On the basis of the input data from the analyzed cohort, we have created a web application for predicting the survival of individual patients:
https://stats4med.shinyapps.io/xai2shiny/ (accessed on 8 June 2022). This is a preliminary design, limited by the small amount of data, although it will be easy to extend it in the future. The model will learn and develop as the database is expanded with parameters from the next cohort, and the application could serve as a survival prediction tool for outcome prognosis in sepsis.

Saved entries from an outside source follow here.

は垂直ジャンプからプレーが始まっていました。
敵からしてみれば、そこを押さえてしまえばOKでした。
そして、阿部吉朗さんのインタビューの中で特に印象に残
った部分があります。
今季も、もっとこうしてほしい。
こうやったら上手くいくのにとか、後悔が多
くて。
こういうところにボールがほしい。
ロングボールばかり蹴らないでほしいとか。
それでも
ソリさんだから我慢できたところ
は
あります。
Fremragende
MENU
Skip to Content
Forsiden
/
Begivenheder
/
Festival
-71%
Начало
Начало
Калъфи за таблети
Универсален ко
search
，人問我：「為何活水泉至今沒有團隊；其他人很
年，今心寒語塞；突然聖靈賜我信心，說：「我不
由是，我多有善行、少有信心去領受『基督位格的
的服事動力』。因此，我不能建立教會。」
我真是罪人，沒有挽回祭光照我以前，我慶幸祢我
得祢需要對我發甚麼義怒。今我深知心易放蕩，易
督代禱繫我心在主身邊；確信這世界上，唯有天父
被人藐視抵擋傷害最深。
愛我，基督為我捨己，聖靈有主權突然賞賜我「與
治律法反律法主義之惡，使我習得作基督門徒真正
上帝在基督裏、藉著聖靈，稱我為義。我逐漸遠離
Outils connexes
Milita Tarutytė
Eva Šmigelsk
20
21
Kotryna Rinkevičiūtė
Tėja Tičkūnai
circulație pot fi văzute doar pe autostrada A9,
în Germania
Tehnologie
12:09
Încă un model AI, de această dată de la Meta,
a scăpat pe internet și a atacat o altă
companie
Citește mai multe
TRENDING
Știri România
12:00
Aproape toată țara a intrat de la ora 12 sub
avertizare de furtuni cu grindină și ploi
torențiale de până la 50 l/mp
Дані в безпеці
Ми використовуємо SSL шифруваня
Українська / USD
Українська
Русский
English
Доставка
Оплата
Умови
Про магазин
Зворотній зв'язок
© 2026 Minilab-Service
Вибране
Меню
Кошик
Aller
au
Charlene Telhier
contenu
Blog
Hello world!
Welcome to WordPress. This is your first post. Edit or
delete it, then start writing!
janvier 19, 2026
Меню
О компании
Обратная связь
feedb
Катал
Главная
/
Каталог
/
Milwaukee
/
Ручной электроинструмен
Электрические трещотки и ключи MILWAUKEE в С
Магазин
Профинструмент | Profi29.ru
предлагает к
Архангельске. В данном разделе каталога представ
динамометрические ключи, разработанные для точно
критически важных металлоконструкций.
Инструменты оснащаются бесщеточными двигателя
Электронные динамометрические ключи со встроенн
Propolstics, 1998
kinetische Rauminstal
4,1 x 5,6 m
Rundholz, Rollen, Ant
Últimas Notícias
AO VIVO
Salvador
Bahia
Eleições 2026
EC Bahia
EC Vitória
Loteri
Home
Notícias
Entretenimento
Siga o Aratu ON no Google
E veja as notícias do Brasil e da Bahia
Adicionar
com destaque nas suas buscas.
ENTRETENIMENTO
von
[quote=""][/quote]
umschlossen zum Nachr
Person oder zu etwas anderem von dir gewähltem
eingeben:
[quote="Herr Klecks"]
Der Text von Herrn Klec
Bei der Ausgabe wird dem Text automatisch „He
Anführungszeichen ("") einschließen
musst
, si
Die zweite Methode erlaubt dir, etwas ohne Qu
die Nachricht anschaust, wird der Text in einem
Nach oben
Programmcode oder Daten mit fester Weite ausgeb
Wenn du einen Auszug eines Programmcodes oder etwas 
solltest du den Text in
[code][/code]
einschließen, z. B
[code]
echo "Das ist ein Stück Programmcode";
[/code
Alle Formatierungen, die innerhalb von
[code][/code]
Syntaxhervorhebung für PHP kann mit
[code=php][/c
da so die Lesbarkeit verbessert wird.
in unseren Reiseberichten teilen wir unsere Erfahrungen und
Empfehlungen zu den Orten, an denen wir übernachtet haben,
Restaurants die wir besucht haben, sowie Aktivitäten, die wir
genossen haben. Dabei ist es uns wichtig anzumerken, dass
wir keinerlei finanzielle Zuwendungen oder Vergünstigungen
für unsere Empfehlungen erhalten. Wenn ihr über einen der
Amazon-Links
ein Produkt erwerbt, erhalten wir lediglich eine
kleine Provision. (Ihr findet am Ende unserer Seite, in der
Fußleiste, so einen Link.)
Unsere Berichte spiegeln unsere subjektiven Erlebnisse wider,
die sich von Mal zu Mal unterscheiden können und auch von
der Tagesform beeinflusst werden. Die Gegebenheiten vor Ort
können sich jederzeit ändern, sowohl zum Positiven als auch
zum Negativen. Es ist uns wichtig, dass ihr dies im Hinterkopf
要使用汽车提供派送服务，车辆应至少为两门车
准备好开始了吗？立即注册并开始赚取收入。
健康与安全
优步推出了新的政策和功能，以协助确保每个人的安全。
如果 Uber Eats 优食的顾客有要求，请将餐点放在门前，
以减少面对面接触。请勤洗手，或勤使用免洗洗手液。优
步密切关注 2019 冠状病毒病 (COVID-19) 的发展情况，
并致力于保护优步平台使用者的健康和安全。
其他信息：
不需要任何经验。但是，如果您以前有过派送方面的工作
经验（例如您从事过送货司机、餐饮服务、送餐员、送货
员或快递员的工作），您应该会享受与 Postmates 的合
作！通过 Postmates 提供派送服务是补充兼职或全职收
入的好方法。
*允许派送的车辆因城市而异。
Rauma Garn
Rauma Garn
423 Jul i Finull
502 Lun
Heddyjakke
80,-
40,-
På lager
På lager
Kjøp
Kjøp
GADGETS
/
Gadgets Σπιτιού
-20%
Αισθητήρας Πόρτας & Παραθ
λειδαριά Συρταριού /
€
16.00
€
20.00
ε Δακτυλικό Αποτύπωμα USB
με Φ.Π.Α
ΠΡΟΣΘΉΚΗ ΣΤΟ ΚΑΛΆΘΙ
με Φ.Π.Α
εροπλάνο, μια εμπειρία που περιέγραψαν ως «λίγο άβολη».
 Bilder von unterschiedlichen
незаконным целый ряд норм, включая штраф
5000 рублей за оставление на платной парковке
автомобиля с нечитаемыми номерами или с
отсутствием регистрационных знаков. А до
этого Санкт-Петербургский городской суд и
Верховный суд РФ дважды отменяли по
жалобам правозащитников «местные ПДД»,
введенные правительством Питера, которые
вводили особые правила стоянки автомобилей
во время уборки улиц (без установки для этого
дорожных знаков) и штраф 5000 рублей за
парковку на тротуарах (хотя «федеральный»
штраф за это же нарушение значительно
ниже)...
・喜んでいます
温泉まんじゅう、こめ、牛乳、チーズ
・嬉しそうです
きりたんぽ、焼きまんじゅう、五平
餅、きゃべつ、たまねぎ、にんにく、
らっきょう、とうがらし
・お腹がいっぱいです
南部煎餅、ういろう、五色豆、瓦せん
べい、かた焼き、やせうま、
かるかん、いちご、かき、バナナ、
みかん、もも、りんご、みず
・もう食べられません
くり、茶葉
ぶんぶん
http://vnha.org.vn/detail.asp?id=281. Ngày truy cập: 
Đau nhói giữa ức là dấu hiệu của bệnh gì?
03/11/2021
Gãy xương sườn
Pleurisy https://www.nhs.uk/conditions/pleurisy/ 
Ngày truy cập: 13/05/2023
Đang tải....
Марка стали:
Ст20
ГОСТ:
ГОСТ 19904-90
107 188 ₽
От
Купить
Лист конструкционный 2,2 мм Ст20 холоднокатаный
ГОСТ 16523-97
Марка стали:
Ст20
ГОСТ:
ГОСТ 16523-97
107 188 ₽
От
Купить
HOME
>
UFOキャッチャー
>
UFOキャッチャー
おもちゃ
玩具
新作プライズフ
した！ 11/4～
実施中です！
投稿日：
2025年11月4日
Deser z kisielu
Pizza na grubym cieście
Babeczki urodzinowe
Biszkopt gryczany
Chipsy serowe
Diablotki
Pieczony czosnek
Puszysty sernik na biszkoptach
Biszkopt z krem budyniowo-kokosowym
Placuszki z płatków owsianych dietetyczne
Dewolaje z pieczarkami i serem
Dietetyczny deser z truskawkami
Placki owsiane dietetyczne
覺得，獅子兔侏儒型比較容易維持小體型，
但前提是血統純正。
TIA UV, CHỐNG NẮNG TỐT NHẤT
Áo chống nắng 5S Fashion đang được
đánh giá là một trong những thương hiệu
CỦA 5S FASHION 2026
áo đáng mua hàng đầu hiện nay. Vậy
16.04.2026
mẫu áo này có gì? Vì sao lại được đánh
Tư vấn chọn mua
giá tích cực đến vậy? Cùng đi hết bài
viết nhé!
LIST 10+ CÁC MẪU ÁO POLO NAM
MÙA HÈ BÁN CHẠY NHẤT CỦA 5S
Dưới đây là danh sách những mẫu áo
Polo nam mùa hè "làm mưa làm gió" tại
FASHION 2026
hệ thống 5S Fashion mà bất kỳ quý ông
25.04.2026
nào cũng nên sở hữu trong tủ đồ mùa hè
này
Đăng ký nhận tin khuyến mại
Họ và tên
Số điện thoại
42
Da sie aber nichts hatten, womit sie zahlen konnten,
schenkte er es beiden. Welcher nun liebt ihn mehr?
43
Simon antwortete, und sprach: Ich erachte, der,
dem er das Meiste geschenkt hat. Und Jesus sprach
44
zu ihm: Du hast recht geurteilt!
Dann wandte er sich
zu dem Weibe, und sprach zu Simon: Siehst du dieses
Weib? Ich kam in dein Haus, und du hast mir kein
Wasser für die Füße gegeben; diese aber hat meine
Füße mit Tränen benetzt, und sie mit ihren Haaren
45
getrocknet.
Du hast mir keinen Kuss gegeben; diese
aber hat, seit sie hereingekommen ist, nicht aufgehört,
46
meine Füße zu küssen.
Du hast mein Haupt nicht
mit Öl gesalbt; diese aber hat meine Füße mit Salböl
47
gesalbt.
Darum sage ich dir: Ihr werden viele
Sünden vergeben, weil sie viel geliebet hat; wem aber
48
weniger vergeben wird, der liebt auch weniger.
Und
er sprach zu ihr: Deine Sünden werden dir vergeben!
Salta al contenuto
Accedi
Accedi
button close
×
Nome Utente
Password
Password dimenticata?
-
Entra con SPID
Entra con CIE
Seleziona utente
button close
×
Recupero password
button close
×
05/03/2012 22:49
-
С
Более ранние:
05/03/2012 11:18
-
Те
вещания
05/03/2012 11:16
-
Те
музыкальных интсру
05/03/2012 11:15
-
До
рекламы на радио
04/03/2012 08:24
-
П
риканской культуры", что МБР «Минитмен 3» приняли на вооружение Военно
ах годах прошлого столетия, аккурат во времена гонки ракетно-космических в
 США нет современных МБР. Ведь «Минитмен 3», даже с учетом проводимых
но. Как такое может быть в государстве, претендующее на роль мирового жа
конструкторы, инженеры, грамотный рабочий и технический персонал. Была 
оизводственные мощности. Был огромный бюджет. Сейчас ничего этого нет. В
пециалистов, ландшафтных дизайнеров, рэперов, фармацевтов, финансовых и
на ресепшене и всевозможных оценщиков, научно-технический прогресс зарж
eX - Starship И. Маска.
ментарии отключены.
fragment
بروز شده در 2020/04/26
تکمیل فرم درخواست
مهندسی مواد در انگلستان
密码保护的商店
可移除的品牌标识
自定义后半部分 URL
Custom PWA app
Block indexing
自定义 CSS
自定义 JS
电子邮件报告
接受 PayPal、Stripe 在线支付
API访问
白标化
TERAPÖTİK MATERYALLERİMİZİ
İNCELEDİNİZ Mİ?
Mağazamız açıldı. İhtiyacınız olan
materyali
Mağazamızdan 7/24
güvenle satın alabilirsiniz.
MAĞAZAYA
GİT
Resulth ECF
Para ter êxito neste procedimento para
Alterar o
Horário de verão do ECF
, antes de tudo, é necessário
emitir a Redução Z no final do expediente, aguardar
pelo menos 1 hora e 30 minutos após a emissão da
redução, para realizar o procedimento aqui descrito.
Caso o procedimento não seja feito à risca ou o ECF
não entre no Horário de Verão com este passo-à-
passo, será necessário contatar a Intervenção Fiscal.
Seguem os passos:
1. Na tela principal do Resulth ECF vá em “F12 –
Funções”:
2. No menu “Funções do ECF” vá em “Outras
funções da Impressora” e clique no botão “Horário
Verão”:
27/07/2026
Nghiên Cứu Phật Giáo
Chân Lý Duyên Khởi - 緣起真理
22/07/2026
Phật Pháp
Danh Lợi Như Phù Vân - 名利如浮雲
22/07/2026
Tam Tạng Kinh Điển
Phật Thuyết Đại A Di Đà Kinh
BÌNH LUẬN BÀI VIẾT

Our study has several limitations. The number of cases was small, and we view the created model as a preliminary one that will be developed. All the analyzed patients had severe infections of bacterial origin. To continue the project, we intend to extend the database to include cases of bacterial and viral sepsis. There are limitations to the model itself: the analysis was prepared on a small data set, so the machine learning model could have been overfitted. The next study should include an extended database with more observations. Then, future studies may address the interpretability of even more sophisticated artificial intelligence tasks.